US 12,346,991 B2
Low- and high-fidelity classifiers applied to road-scene images
Vidya Nariyambut Murali, Sunnyvale, CA (US); and Madeline Jane Schrier, Palo Alto, CA (US)
Assigned to Ford Global Technologies, LLC, Dearborn, MI (US)
Filed by Ford Global Technologies, LLC., Dearborn, MI (US)
Filed on Jul. 11, 2023, as Appl. No. 18/350,354.
Application 18/350,354 is a continuation of application No. 17/477,282, filed on Sep. 16, 2021, granted, now 11,734,786.
Application 17/477,282 is a continuation of application No. 16/444,301, filed on Jun. 18, 2019, granted, now 11,200,447.
Application 16/444,301 is a continuation of application No. 14/995,134, filed on Jan. 13, 2016, granted, now 10,373,019.

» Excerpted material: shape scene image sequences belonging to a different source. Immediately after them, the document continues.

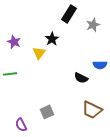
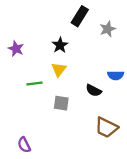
yellow triangle: (39, 53) -> (59, 70), moved
green line: (10, 74) -> (35, 83), moved
gray square: (47, 112) -> (61, 103), moved, turned 32

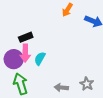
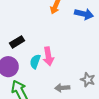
pink arrow: (25, 53) -> (48, 56), moved

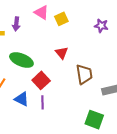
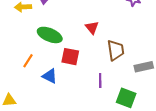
red square: (41, 80) -> (70, 57), turned -36
purple line: (43, 102) -> (100, 80), moved

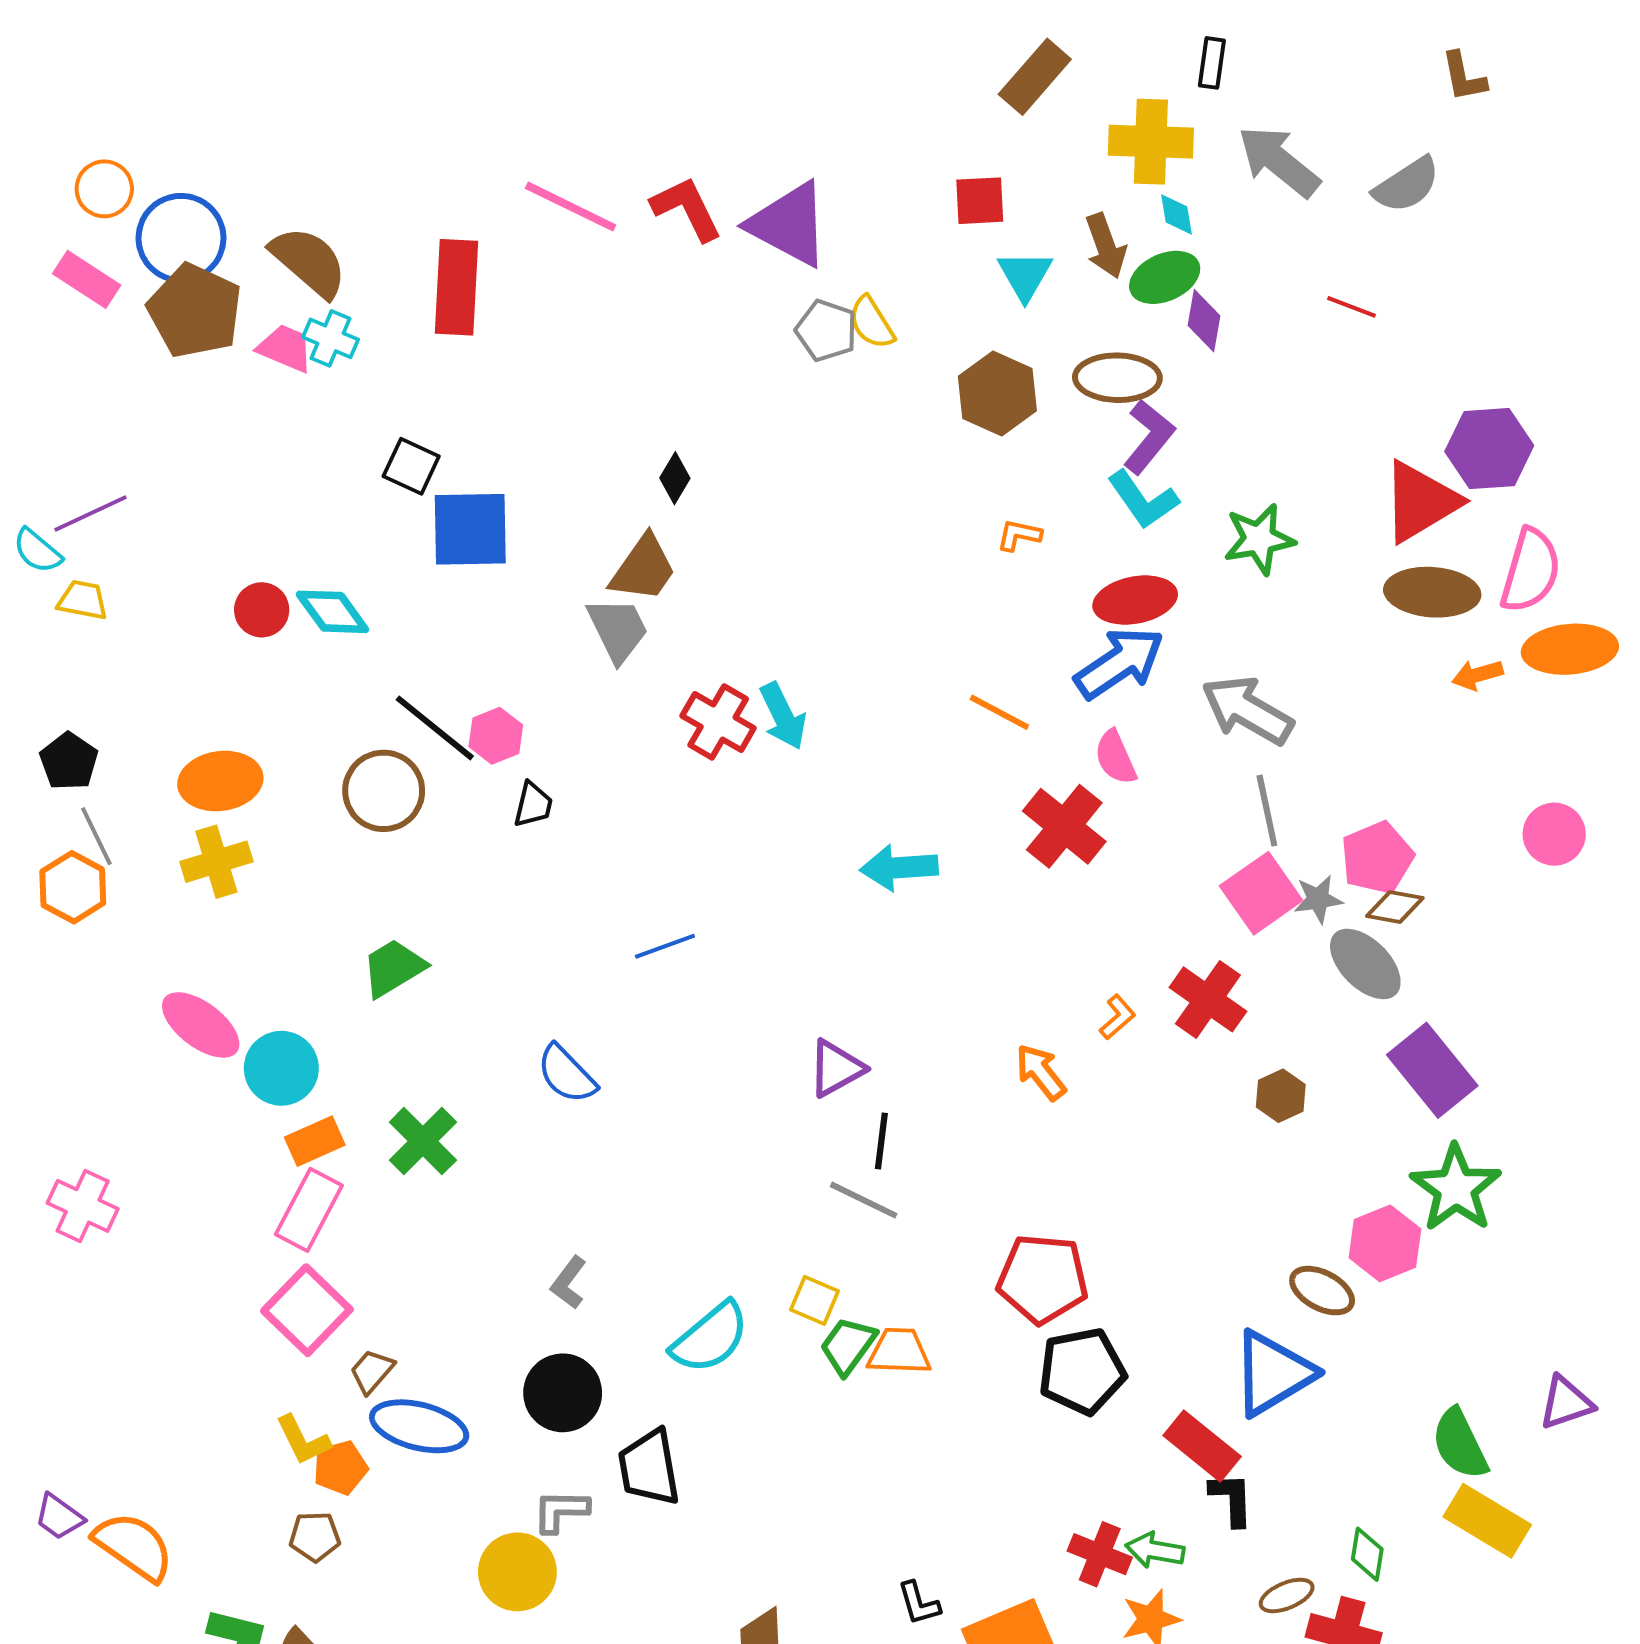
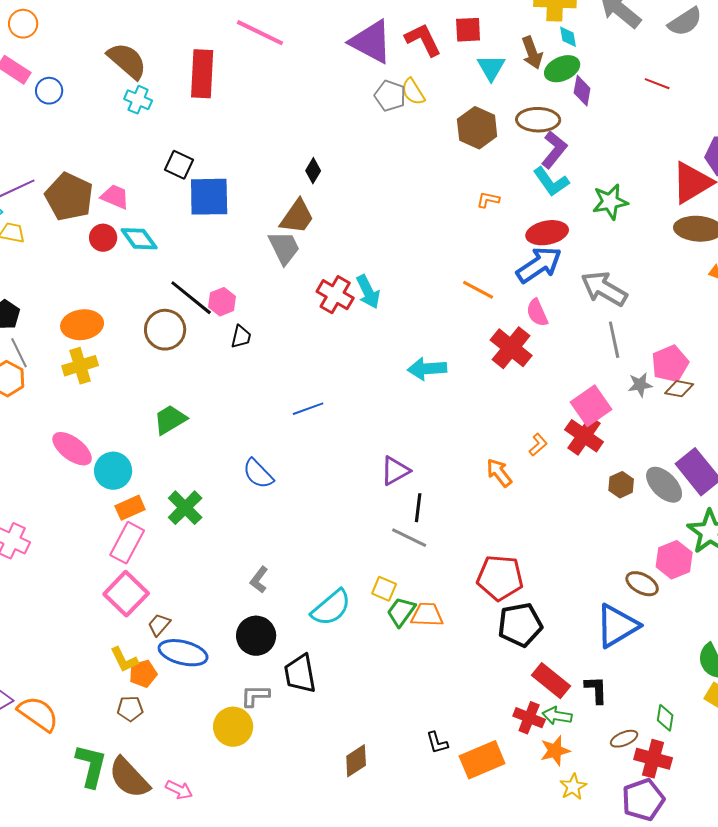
red L-shape: (687, 209) -> (423, 40), moved
blue circle: (181, 238) -> (49, 91), moved, size x0.6
brown pentagon: (195, 311) -> (69, 197), moved
pink trapezoid: (285, 348) -> (115, 197), moved
pink square: (1261, 893) -> (591, 406), moved
gray ellipse: (1365, 964) -> (664, 485), moved
red rectangle: (1202, 1446) -> (551, 681), moved

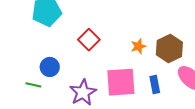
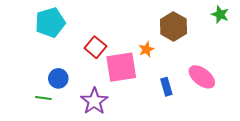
brown hexagon: (169, 48) -> (173, 26), moved
pink square: (121, 82) -> (121, 67), moved

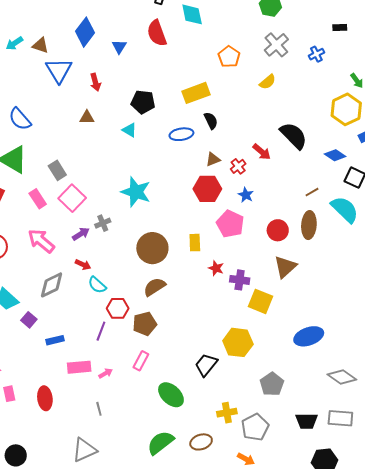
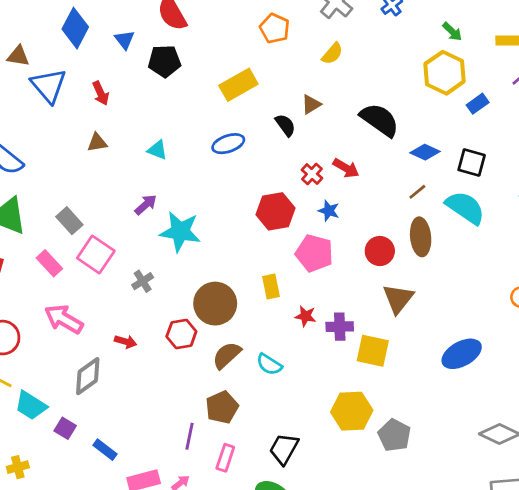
black pentagon: (143, 102) -> (164, 61), moved
black semicircle: (211, 121) -> (285, 125), moved
red arrow: (262, 152) -> (346, 168), moved
blue diamond: (335, 155) -> (425, 152), moved
brown triangle: (213, 159) -> (311, 104), moved
purple arrow: (81, 234) -> (146, 205), moved
cyan semicircle: (97, 285) -> (269, 364), moved
red hexagon: (118, 308) -> (181, 334), moved
purple line: (101, 331) -> (190, 436), moved
blue ellipse: (309, 336) -> (462, 354), moved
blue rectangle: (55, 340) -> (105, 450), turned 60
black trapezoid: (206, 365) -> (284, 449), moved
gray pentagon: (272, 384) -> (394, 435), moved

Prior Publication US 2023/0351544 A1, Nov. 2, 2023
This patent is subject to a terminal disclaimer.
Int. Cl. G06V 10/44 (2022.01); G06F 18/20 (2023.01); G06T 1/20 (2006.01); G06V 10/70 (2022.01); G06V 10/764 (2022.01); G06V 10/82 (2022.01); G06V 20/58 (2022.01); G06V 30/19 (2022.01)
CPC G06T 1/20 (2013.01) [G06F 18/285 (2023.01); G06V 10/454 (2022.01); G06V 10/764 (2022.01); G06V 10/82 (2022.01); G06V 10/87 (2022.01); G06V 20/582 (2022.01); G06V 30/19113 (2022.01); G06T 2207/30252 (2013.01)] 20 Claims
OG exemplary drawing
 
1. A method comprising:
down-sampling an input image to generate a down sampled image;
extracting a plurality of regions from the down sampled image;
forward feeding each of the plurality of regions through a low-fidelity classifier of a neural network to identify one or more candidate regions depicting an object of interest; and
forward feeding the one or more candidate regions through a high-fidelity classifier of the neural network to confirm whether any of the one or more candidate regions depicts the object of interest;
wherein down-sampling the input image comprises maintaining one or more of a predetermined percent of entropy, a ratio of entropy, or an absolute value of entropy in the down sampled image.